Task requirements.
Beginning with the line containing "Джейми Оливера." and ending with the line containing "Zona de Clientes", write out each line of the records below exactly; pictures and lines outside that range are left out.

Stored data entries
######

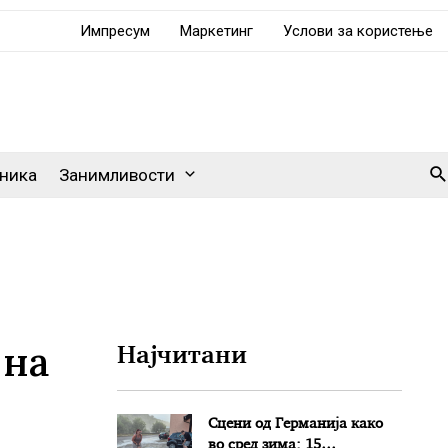
Импресум
Маркетинг
Услови за користење
Se
ника
Занимливости
 на
Најчитани
Сцени од Германија како
во сред зима: 15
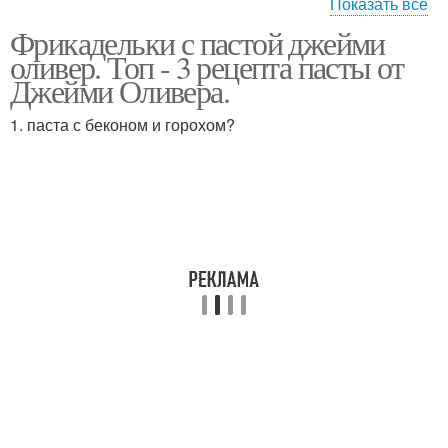
Показать все
Фрикадельки с пастой джейми
Фрикадельки с
Суп с фрикадельками
оливер. Топ - 3 рецепта пасты от
томатным соусом
Джейми Оливера.
1. паста с беконом и горохом?
Карбонар с
фрикадельками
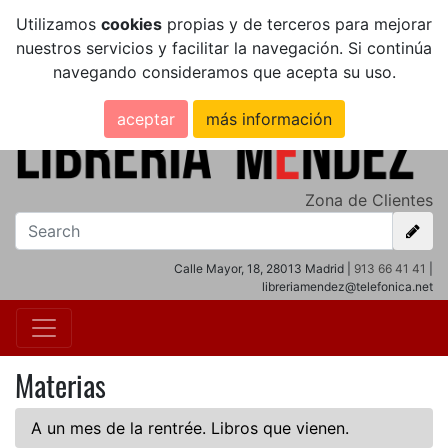
Utilizamos
cookies
propias y de terceros para mejorar
nuestros servicios y facilitar la navegación. Si continúa
navegando consideramos que acepta su uso.
aceptar
más información
Zona de Clientes
Calle Mayor, 18, 28013 Madrid |
913 66 41 41
|
libreriamendez@telefonica.net
Materias
A un mes de la rentrée. Libros que vienen.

######

Task answer.
Джейми Оливера.
1. паста с беконом и горохом?
Карбонар с
фрикадельками
Utilizamos
cookies
propias y de terceros para mejorar
nuestros servicios y facilitar la navegación. Si continúa
navegando consideramos que acepta su uso.
aceptar
más información
Zona de Clientes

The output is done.